La notion de crise chez Karl Marx est liée à celle de baisse tendancielle du taux de profit. Ce qu’on appelle crise est défini par lui comme le « développement des contradictions internes de la loi ».
De fait, c’est le principe du matérialisme dialectique selon lequel tout phénomène obéit à la loi de la contradiction, qui présente une nature interne au dit phénomène. Lorsqu’il s’intéresse aux processus en cours dans le mode de production capitaliste, Karl Marx regarde les contradictions dans ces processus.
En l’occurrence, la contradiction à l’intérieur de la baisse tendancielle du taux de profit est ce qui produit la crise.
L’étude de Karl Marx à ce sujet forme le XVe chapitre du livre III du Capital, le chapitre XIII concernant en tant que tel la nature de la loi de la baisse tendancielle du taux de profit, le chapitre XIV présentant les « causes qui contrecarrent la loi ».
Ces causes qui contrecarrent la loi ne sont que relatives ; leur opposition à la loi amène un développement en spirale. Il y a des paliers : la loi s’applique, connaît un frein relatif pour un temps, puis passe au-delà de ce frein, franchissant un palier, puis le processus recommence.
Le processus est obligé de recommencer, car la manière qu’a la loi de triompher de cette opposition provient de l’intérieur du mouvement lui-même de cette loi. On est ici strictement dans le cadre du matérialisme dialectique.
Est-ce à dire cependant que cette spirale est sans fin, et que le capitalisme passera sans cesse de tels paliers ? Qu’il y aura sans cesse des freins, puis un dépassement de ces freins par une énergie interne propre au mouvement du capital ?
C’est là une question qui a travaillé tous les lecteurs du capital et pour cette raison, ce dernier chapitre de la troisième section du livre III du Capital – section intitulée « Loi de la baisse tendancielle du taux de profit »– a provoqué un véritable casse-tête.
Certains en ont déduit que puisque la crise est liée à la baisse tendancielle du taux de profit, son explication ne formant qu’un chapitre issu des deux autres, alors s’il n’y a pas baisse tendancielle, alors il n’y a pas crise.

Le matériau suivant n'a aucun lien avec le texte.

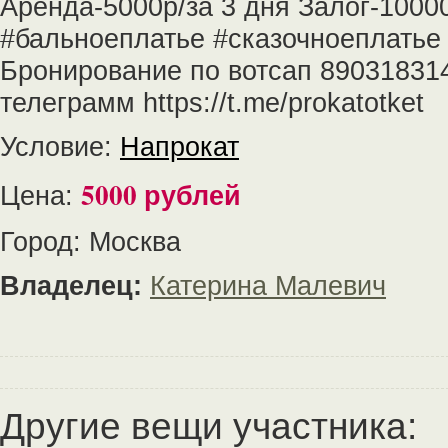
Аренда-5000р/за 3 дня Залог-10000
#бальноеплатье #сказочноеплатье
Бронирование по вотсап 89031831
телеграмм https://t.me/prokatotket
Условие:
Напрокат
5000 рублей
Цена:
Город: Москва
Владелец:
Катерина Малевич
Другие вещи участника:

D’autres ont affirmé que la crise était secondaire par rapport à la baisse tendancielle. D’autres encore ont considéré que la crise serait dépassée par une sorte de vaste union de tous les capitalistes dans un super monopoles, tandis que d’autres déplaçaient le problème en refusant le caractère interne de la crise pour lui donner un caractère externe : c’est le manque d’acquisition de zones non capitalistes qui bloquerait le capitalisme.

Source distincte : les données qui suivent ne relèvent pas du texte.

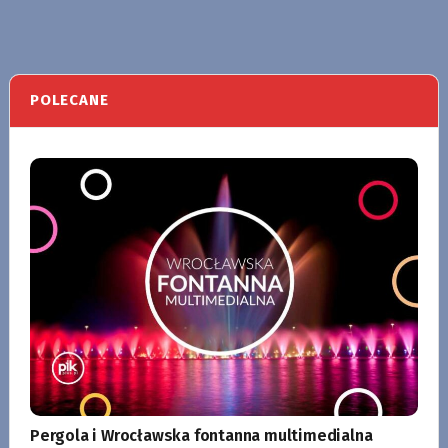
POLECANE
Pergola i Wrocławska fontanna multimedialna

Certains ont affirmé que la crise consistait en une surproduction de capital, qui ne trouverait plus de place pour se reproduire ; d’autres ont postulé que la crise était une surproduction de marchandises, qui ne trouveraient plus d’acheteurs, ce qui casserait le processus d’accumulation.
De fait, la question a véritablement été tournée dans tous les sens, et tous les types de réponses ont pratiquement été fournis.
Seul Lénine a parfaitement compris la question, ce qui l’a amené à développer le concept d’impérialisme, comme émergence de monopoles comme superstructure sur la base capitaliste. Lénine a, ici, ni plus ni moins que sauvé le marxisme.
Le révisionnisme soviétique abandonnera ensuite ce concept, avec Nikita Khrouchtchev, pour affirmer que le capitalisme était désormais organisé avec l’aide de l’État, dans un capitalisme monopoliste d’État. La crise est alors interprétée de manière totalement différente de chez Lénine et la révolte de Mao Zedong contre Nikita Khrouchtchev est liée à cela dans sa substance.
Pour dire les choses plus directement, la quelque vingtaine de pages du chapitre XV du livre III du Capital a joué un rôle historique de la plus grande importance. Elle a amené des batailles idéologiques intenses entre Karl Kautsky, Eduard Bernstein, Rosa Luxembourg, Rudolg Hilferding, Lénine, Eugen Varga, Staline, Boukharine, etc.
Les conséquences ont été politiquement immenses ; leur implication idéologique essentielle.
L’ interprétation du chapitre XV a une valeur décisive : selon la manière qu’on a de le comprendre, on a une vision particulière du capitalisme. Selon qu’on considère que la crise de ce dernier soit inévitable ou non, qu’elle prenne telle ou telle forme, on a des conclusions politiques fondamentalement différentes, s’appuyant de fait sur une compréhension radicalement différente du marxisme.